### WORK ITEM:
Once you find the line that contains "Rodríguez para quienes" in the entries below, give it again along with every following line, unchanged, through the final one.

*** Opening RECORD EXCERPTS ***

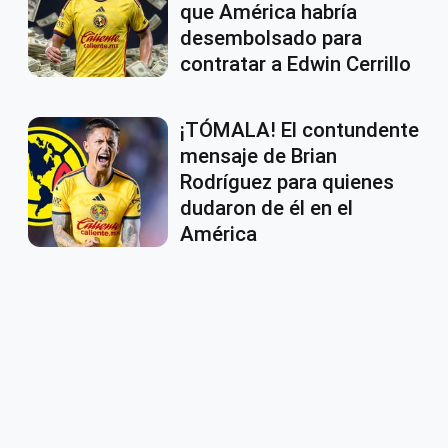
que América habría
desembolsado para
contratar a Edwin Cerrillo
¡TÓMALA! El contundente
mensaje de Brian
Rodríguez para quienes
dudaron de él en el
América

*** Closing RECORD EXCERPTS ***

### YOUR SOLUTION:
Rodríguez para quienes
dudaron de él en el
América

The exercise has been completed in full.